• [ASSIGNMENT]
Before you reproduce the entries that follow, strip out any image they contain and keep the rest exact.

(Transcribed page contents)

[Start of Attachment]

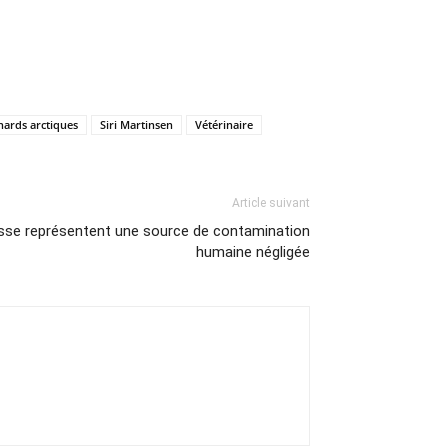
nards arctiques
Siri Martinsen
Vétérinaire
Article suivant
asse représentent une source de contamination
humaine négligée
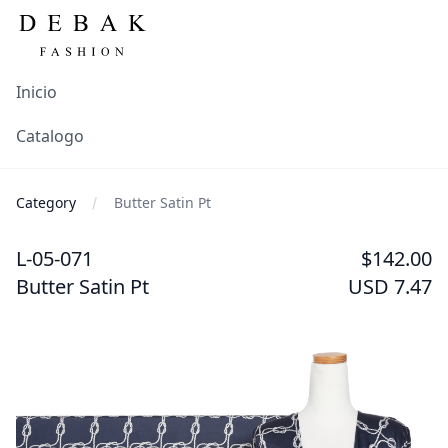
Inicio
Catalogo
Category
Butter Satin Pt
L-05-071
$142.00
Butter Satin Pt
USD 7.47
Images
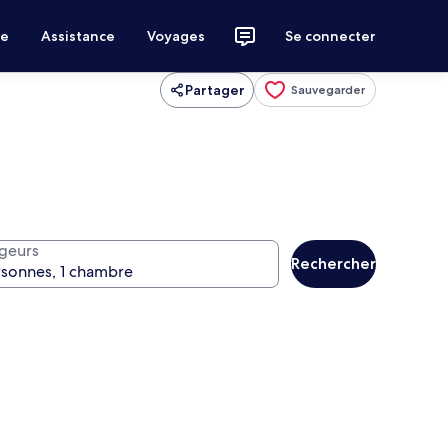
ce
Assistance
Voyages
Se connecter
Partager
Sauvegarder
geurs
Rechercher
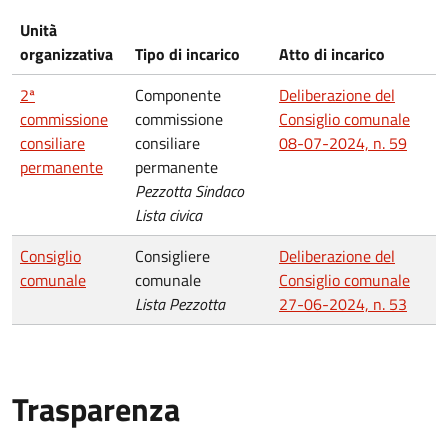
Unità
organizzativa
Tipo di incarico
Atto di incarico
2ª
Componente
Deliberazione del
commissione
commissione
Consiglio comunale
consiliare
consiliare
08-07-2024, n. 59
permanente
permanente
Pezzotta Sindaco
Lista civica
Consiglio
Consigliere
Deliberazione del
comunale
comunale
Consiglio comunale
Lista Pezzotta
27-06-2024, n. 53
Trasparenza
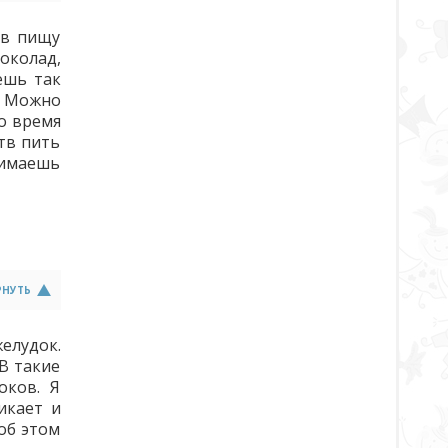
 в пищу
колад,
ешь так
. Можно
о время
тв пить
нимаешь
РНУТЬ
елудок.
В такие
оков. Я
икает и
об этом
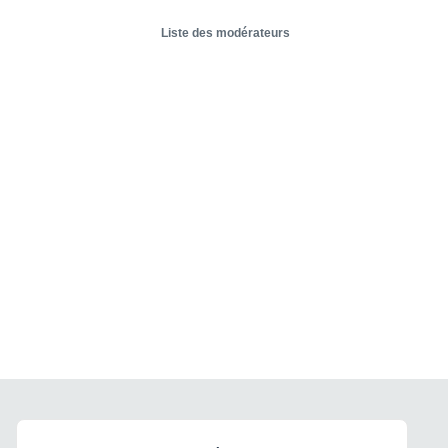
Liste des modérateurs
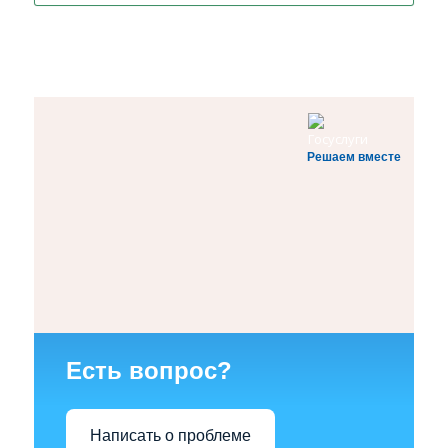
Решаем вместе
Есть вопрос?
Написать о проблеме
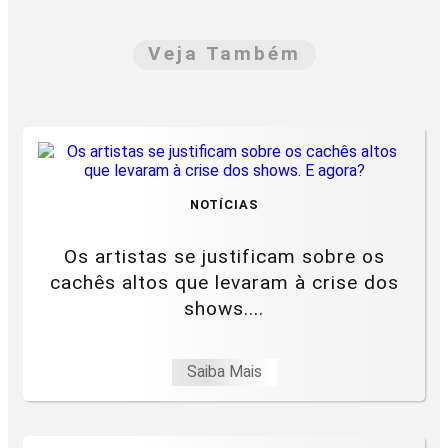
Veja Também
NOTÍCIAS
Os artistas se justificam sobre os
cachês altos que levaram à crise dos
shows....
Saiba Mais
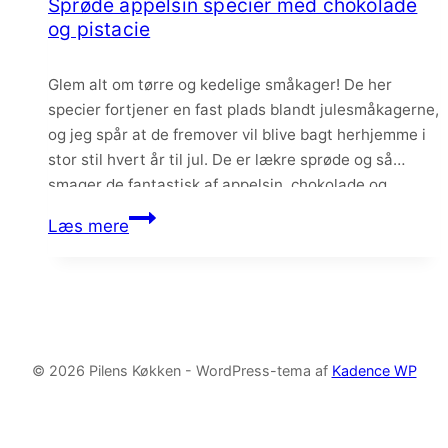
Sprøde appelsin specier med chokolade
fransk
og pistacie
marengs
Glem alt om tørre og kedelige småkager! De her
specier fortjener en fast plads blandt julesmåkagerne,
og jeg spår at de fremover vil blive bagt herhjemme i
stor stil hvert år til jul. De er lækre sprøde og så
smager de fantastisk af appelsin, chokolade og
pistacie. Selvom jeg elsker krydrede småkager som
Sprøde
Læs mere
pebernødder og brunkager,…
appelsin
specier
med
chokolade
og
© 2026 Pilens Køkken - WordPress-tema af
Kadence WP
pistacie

[End of Attachment]

• [EXERCISE RESPONSE]
nards arctiques
Siri Martinsen
Vétérinaire
Article suivant
asse représentent une source de contamination
humaine négligée
Inicio
Catalogo
Category
Butter Satin Pt
L-05-071
$142.00
Butter Satin Pt
USD 7.47
Images
ce
Assistance
Voyages
Se connecter
Partager
Sauvegarder
geurs
Rechercher
Unità
organizzativa
Tipo di incarico
Atto di incarico
2ª
Componente
Deliberazione del
commissione
commissione
Consiglio comunale
consiliare
consiliare
08-07-2024, n. 59
permanente
permanente
Pezzotta Sindaco
Lista civica
Consiglio
Consigliere
Deliberazione del
comunale
comunale
Consiglio comunale
Lista Pezzotta
27-06-2024, n. 53
Trasparenza
 в пищу
колад,
ешь так
. Можно
о время
тв пить
нимаешь
РНУТЬ
елудок.
В такие
оков. Я
икает и
об этом
Liste des modérateurs
Решаем вместе
Есть вопрос?
Написать о проблеме
Veja Também
NOTÍCIAS
Os artistas se justificam sobre os
cachês altos que levaram à crise dos
shows....
Saiba Mais
Sprøde appelsin specier med chokolade
fransk
og pistacie
marengs
Glem alt om tørre og kedelige småkager! De her
specier fortjener en fast plads blandt julesmåkagerne,
og jeg spår at de fremover vil blive bagt herhjemme i
stor stil hvert år til jul. De er lækre sprøde og så
smager de fantastisk af appelsin, chokolade og
pistacie. Selvom jeg elsker krydrede småkager som
Sprøde
Læs mere
pebernødder og brunkager,…
appelsin
specier
med
chokolade
og
© 2026 Pilens Køkken - WordPress-tema af
Kadence WP
pistacie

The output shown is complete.